Why Some Patients Get Unexpected Bills After Emergency Room Visits

An effort to control costs could discourage patients from seeking emergency care.


OVER THE PAST YEAR OR so, a troubling trend has been reported in various media outlets: Some health insurers are denying claims from members who visited the emergency department for what they believed were actual emergencies. These policies involve the insurance company retroactively examining claims and approving or denying payment based on whether or not the incident was deemed a true emergency.


The problem is, most people aren't trained in medicine and don't know whether that pain in the belly is a burst appendix, which requires immediate medical intervention, or something harmless, such as gas pains that will pass on their own. Erring on the side of caution, many people go to the emergency room for an expert opinion. But even with health insurance, an increasing number of patients are finding out they're on the hook for a very large bill, but only after the insurance company has had an opportunity to review diagnostic tests that the patient didn't have prior to making the decision to visit the emergency department.

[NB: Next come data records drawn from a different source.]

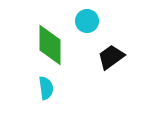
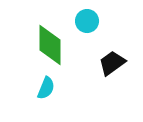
black trapezoid: moved 1 px right, 6 px down
cyan semicircle: rotated 30 degrees clockwise
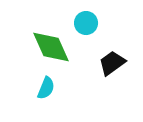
cyan circle: moved 1 px left, 2 px down
green diamond: moved 1 px right, 2 px down; rotated 24 degrees counterclockwise
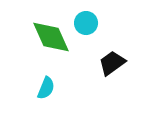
green diamond: moved 10 px up
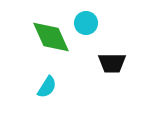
black trapezoid: rotated 144 degrees counterclockwise
cyan semicircle: moved 1 px right, 1 px up; rotated 10 degrees clockwise
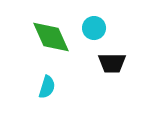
cyan circle: moved 8 px right, 5 px down
cyan semicircle: rotated 15 degrees counterclockwise
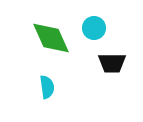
green diamond: moved 1 px down
cyan semicircle: rotated 25 degrees counterclockwise
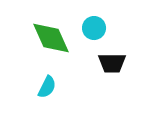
cyan semicircle: rotated 35 degrees clockwise
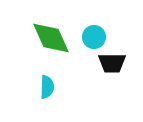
cyan circle: moved 9 px down
cyan semicircle: rotated 25 degrees counterclockwise
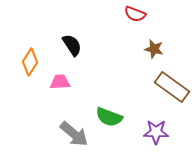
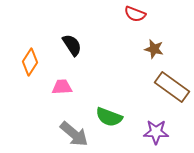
pink trapezoid: moved 2 px right, 5 px down
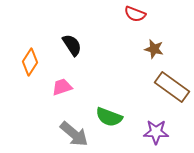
pink trapezoid: rotated 15 degrees counterclockwise
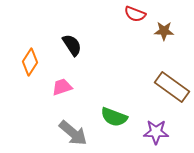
brown star: moved 10 px right, 18 px up; rotated 12 degrees counterclockwise
green semicircle: moved 5 px right
gray arrow: moved 1 px left, 1 px up
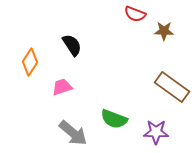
green semicircle: moved 2 px down
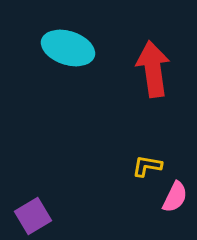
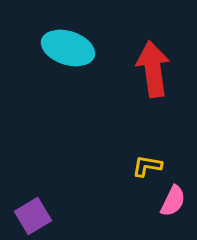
pink semicircle: moved 2 px left, 4 px down
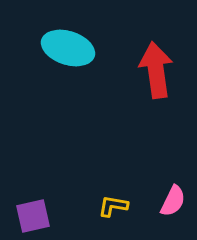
red arrow: moved 3 px right, 1 px down
yellow L-shape: moved 34 px left, 40 px down
purple square: rotated 18 degrees clockwise
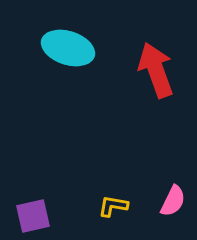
red arrow: rotated 12 degrees counterclockwise
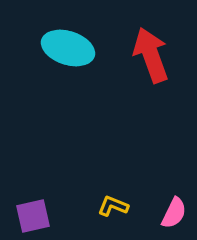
red arrow: moved 5 px left, 15 px up
pink semicircle: moved 1 px right, 12 px down
yellow L-shape: rotated 12 degrees clockwise
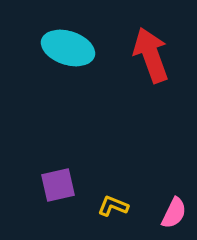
purple square: moved 25 px right, 31 px up
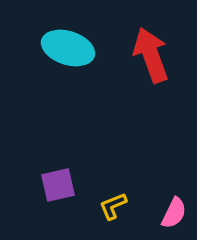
yellow L-shape: rotated 44 degrees counterclockwise
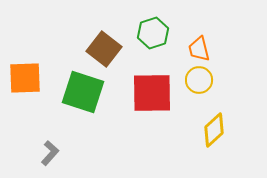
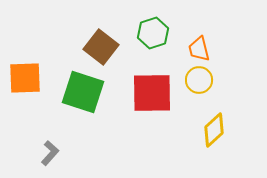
brown square: moved 3 px left, 2 px up
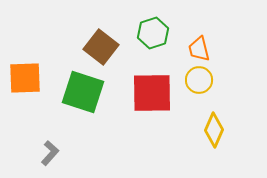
yellow diamond: rotated 24 degrees counterclockwise
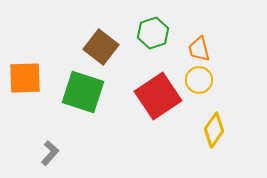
red square: moved 6 px right, 3 px down; rotated 33 degrees counterclockwise
yellow diamond: rotated 12 degrees clockwise
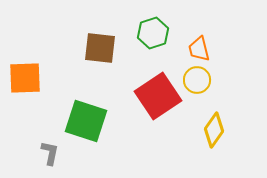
brown square: moved 1 px left, 1 px down; rotated 32 degrees counterclockwise
yellow circle: moved 2 px left
green square: moved 3 px right, 29 px down
gray L-shape: rotated 30 degrees counterclockwise
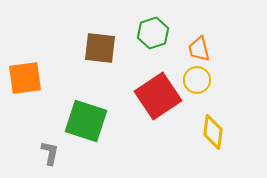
orange square: rotated 6 degrees counterclockwise
yellow diamond: moved 1 px left, 2 px down; rotated 28 degrees counterclockwise
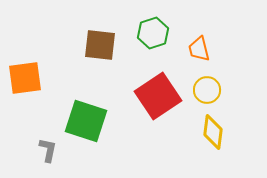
brown square: moved 3 px up
yellow circle: moved 10 px right, 10 px down
gray L-shape: moved 2 px left, 3 px up
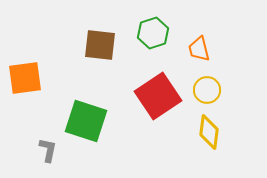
yellow diamond: moved 4 px left
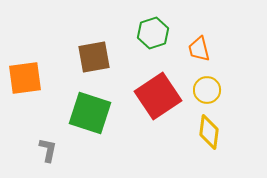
brown square: moved 6 px left, 12 px down; rotated 16 degrees counterclockwise
green square: moved 4 px right, 8 px up
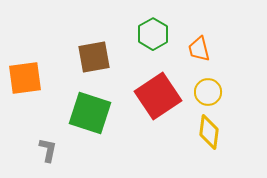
green hexagon: moved 1 px down; rotated 12 degrees counterclockwise
yellow circle: moved 1 px right, 2 px down
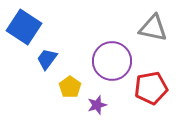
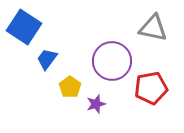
purple star: moved 1 px left, 1 px up
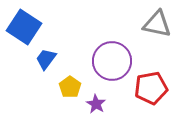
gray triangle: moved 4 px right, 4 px up
blue trapezoid: moved 1 px left
purple star: rotated 24 degrees counterclockwise
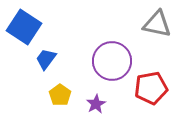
yellow pentagon: moved 10 px left, 8 px down
purple star: rotated 12 degrees clockwise
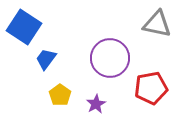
purple circle: moved 2 px left, 3 px up
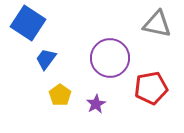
blue square: moved 4 px right, 4 px up
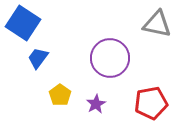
blue square: moved 5 px left
blue trapezoid: moved 8 px left, 1 px up
red pentagon: moved 15 px down
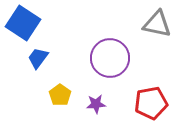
purple star: rotated 24 degrees clockwise
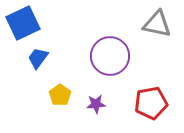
blue square: rotated 32 degrees clockwise
purple circle: moved 2 px up
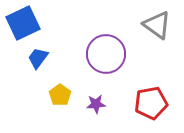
gray triangle: moved 1 px down; rotated 24 degrees clockwise
purple circle: moved 4 px left, 2 px up
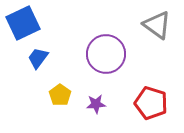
red pentagon: rotated 28 degrees clockwise
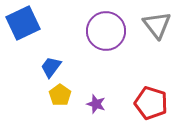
gray triangle: rotated 16 degrees clockwise
purple circle: moved 23 px up
blue trapezoid: moved 13 px right, 9 px down
purple star: rotated 24 degrees clockwise
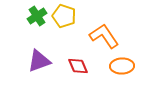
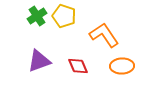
orange L-shape: moved 1 px up
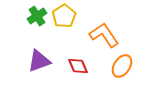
yellow pentagon: rotated 20 degrees clockwise
orange ellipse: rotated 55 degrees counterclockwise
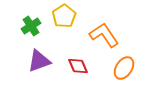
green cross: moved 6 px left, 10 px down
orange ellipse: moved 2 px right, 2 px down
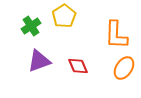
orange L-shape: moved 12 px right; rotated 144 degrees counterclockwise
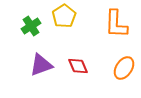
orange L-shape: moved 11 px up
purple triangle: moved 2 px right, 4 px down
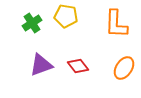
yellow pentagon: moved 2 px right; rotated 30 degrees counterclockwise
green cross: moved 1 px right, 3 px up
red diamond: rotated 15 degrees counterclockwise
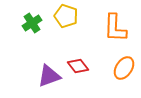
yellow pentagon: rotated 10 degrees clockwise
orange L-shape: moved 1 px left, 4 px down
purple triangle: moved 8 px right, 11 px down
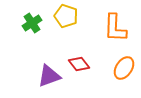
red diamond: moved 1 px right, 2 px up
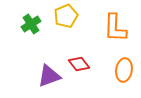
yellow pentagon: rotated 30 degrees clockwise
green cross: moved 1 px left, 1 px down
orange ellipse: moved 2 px down; rotated 25 degrees counterclockwise
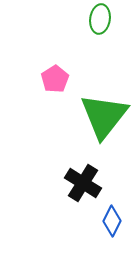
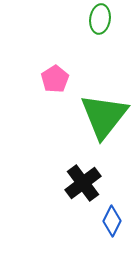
black cross: rotated 21 degrees clockwise
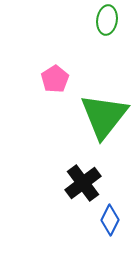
green ellipse: moved 7 px right, 1 px down
blue diamond: moved 2 px left, 1 px up
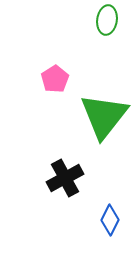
black cross: moved 18 px left, 5 px up; rotated 9 degrees clockwise
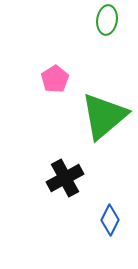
green triangle: rotated 12 degrees clockwise
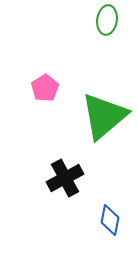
pink pentagon: moved 10 px left, 9 px down
blue diamond: rotated 16 degrees counterclockwise
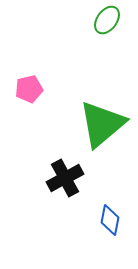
green ellipse: rotated 28 degrees clockwise
pink pentagon: moved 16 px left, 1 px down; rotated 20 degrees clockwise
green triangle: moved 2 px left, 8 px down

The American College of Emergency Physicians reports that certain insurers are keeping a list of "secret" diagnostic codes that, when tagged in a reimbursement submittal, will get the claim tossed out. The ACEP is raising the alarm that these sorts of policies may become standard across the industry if insurers who are enacting such policies aren't challenged, arguing that not using a measure called the "prudent layperson standard" violates federal law and discourages patients from seeking emergency care when they need it.


The "prudent layperson standard," is the measure by which most emergencies are determined to be emergencies, says Salvatore G. Rotella, Jr., partner at Buchanan Ingersoll & Rooney, PC, a full-service law firm based in Pittsburgh. Rotella is a health care attorney in the firm's Philadelphia office who represents health care providers in payment disputes with insurance companies. "The idea is, 'what would a normal person think?' If you or I woke up and had intense pain in the left side of the chest and couldn't breathe, we might reasonably think we're having a heart attack. And even if it turns out to be gas pains, you wouldn't get dinged for going to the emergency room to get it checked out" if your health insurance policy uses the prudent layperson standard as its benchmark for analyzing claims. "The visit would be paid for. Whereas if you woke up and your foot hurt, a prudent layperson wouldn't think, 'I'm going to the ER because I think I'm having a heart attack.' To a prudent layperson, a bit of pain in the bottom of your foot doesn't mean you're having a heart attack." And if you did go to the ER, it seems reasonable that you might be on the hook for paying the bill out of pocket.